Turn in your work at the end of class \emph{on paper}. This assignment is due \emph{\due}.
\vspace{0.1in}
\begin{questions}
\question Find each of the following limits. Justify each of your
steps by referencing one of our rules numbered zero through seven.
\begin{parts}
\part[2] \(\displaystyle \lim_{x \to \uppi} \left(x^3 + x \right) \)
\begin{solution}[1.5in]
Since $x^3 + x$ is a polynomial, we can use Rule 6; thus
\begin{align*}
\lim_{x \to \uppi} \left(x^3 + x \right) &= \uppi^3+\uppi. \hfill &\mbox{(Rule 6)}
\end{align*}
Alternatively, we could first use Rule 1 (linearity) followed by
Rule 4; thus
\begin{align*}
\lim_{x \to \uppi} \left(x^3 + x \right) &= \lim_{x \to \uppi} (x^3) + \lim_{x \to \uppi} (x), \hfill &\mbox{(Rule 1)}\\
&= \uppi^3+\uppi. \hfill &\mbox{(Rule 4, twice)}
\end{align*}
To apply Rule 4 to \(\displaystyle \lim_{x \to \uppi} (x)\), match to the
algebraically equivalent \(\displaystyle \lim_{x \to \uppi} (x^1)\).
\end{solution}
\part[2] \(\displaystyle \lim_{x \to \sqrt{2}} \sqrt{x+1} \)
\begin{solution}[1.5in]
We have
\begin{align*}
\lim_{x \to \sqrt{2}} \sqrt{x+1} &= \sqrt{\lim_{x \to \sqrt{2}} (x+1)}, &\mbox{(Rule 5)} \\
&= \sqrt{1 + \sqrt{2}}. &\mbox{(Rule 6)}
\end{align*}
Since $x+1$ is a polynomial, using Rule 6 in the second step is OK.
\end{solution}
\part[2] \(\displaystyle \lim_{x \to \sqrt{2}} \frac{x+1}{x-1} \)
\begin{solution}[1.5in]
We have
\begin{align*}
\lim_{x \to \sqrt{2}} \frac{x+1}{x-1} &= \frac{\sqrt{2}+1}{\sqrt{2}-1}, &\mbox{(Rule 7)} \\
&= 3 + 2 \sqrt{2}. &\mbox{(simplification)}
\end{align*}
The simplification step is done using a multiply by one trick:
\begin{align*}
\frac{\sqrt{2}+1}{\sqrt{2}-1} &= \frac{\sqrt{2}+1}{\sqrt{2}-1} \times \frac{\sqrt{2}+1}{\sqrt{2}+1},
\hfill &\mbox{(multiply by one)}\\
&= \frac{(\sqrt{2}+1)^2}{2 + \sqrt{2} - \sqrt{2} - 1}, \hfill &\mbox{(distribute denominator)}\\
&= \frac{(\sqrt{2}+1)^2}{1}, \hfill &\mbox{(collect like terms)}\\
&= 2 + 2\sqrt{2}+1, \hfill &\mbox{(divisor of one)}\\
&= 3 + 2 \sqrt{2}. \hfill &\mbox{(collect like terms)}
\end{align*}
To earn full credit with our online homework system, generally
removing radicals from denominator is required.
\end{solution}
\part[2] \(\displaystyle \lim_{x \to 35} \sqrt{12 -2 \sqrt{x}} \)
\begin{solution}[1.5in]
We have
\begin{align*}
\lim_{x \to 35} \sqrt{12 -2 \sqrt{x}} &= \sqrt{\lim_{x \to 35} (12 -2 \sqrt{x}) } , &\mbox{(Rule 5)} \\
&= \sqrt{\lim_{x \to 35} (12) -2 \lim_{x \to 35} \sqrt{x} } , &\mbox{(Rule 1)} \\
&= \sqrt{12 -2 \sqrt{35}} , &\mbox{(Rule 0, Rule 5)} \\
&= \sqrt{7}-\sqrt{5}. &\mbox{(simplification)}
\end{align*}
The simplification in the last step is an application of the square
root denesting identity
\[
\left(\forall a,b \in \reals_{\geq 0} \right)

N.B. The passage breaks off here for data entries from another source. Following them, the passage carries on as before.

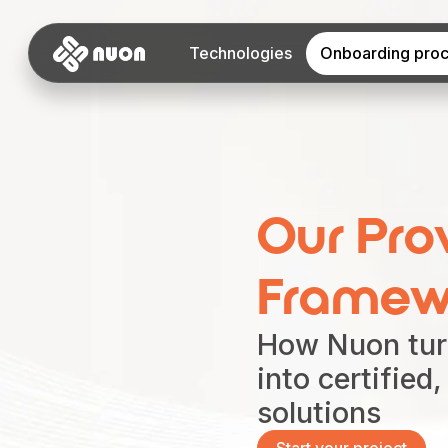
Technologies
Onboarding pro
Our Pro
Framew
How Nuon tur
into certified
solutions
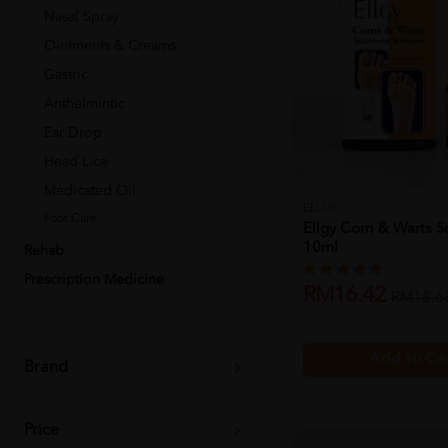
Nasal Spray
Ointments & Creams
Gastric
Anthelmintic
Ear Drop
Head Lice
Medicated Oil
ELLGY
Foot Care
Ellgy Corn & Warts S
10ml
Rehab
Prescription Medicine
RM16.42
RM18.6
Add to Ca
Brand
Price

\left(\sqrt{a+b-2\sqrt{ab}} = \sqrt{\max(a,b)} - \sqrt{\min(a,b)} \right).
\]
And no, such simplifications are \emph{not} required (but it is cute).
\quad You'll be happy to know that denesting radicals is one of my hobbies. Some time ago, as a challenge
from a friend, I denested
\[
2028 \times (2 \times 3^{5/2} \, \mathrm{i} +35)^{1/3}-(2 \times 3^{5/2} \, \mathrm{i}+35)^{2/3} \times (8 \times 3^{7/2} \mathrm{i}-420)+10140.
\]
to the integer 24336. To do this, in part, I used an algorithm
that was invented by the mathematician turned artist Helaman Ferguson \url{https://en.wikipedia.org/wiki/Helaman_Ferguson}
\end{solution}
\end{parts}
%\newpage
\question A graph of a function $Q$ is shown. Using the graph,
as best you can find the numerical value of each limit.
\begin{parts}
\part [1] \(\displaystyle \lim_{x \to 2} Q(x) \)
\begin{solution}[1.5in]
Looking at the graph, it appears that when the input
is close to 2, the output is close to 2. Moving closer
to two from either the left or the right, the output grows
ever closer to two. Thus, visual evidence suggests that
\[
\lim_{x \to 2} Q(x) = 2.
\]
The visual evidence \textbf{isn't} a proof. Maybe if we zoomed in on
the graph magnifying by a factor of trillions, that maybe
the graph will wiggle around in some crazy way near the
limit point.
\end{solution}
\part [1] \(\displaystyle \lim_{x \to -1^{(+)}} Q(x) \)
\begin{solution}[1.5in]
Remember that the special notation $-1^{(+)}$ means that
the limit point is $-1$, but we only consider inputs that
are \emph{larger} (or to the right) of $-1$. Immediately
to the right of the limit point, the output of the
$Q$ appears to be a constant $2$. Thus, the visual evidence
is that \(\displaystyle \lim_{x \to -1^{(+)}} Q(x) = 2\).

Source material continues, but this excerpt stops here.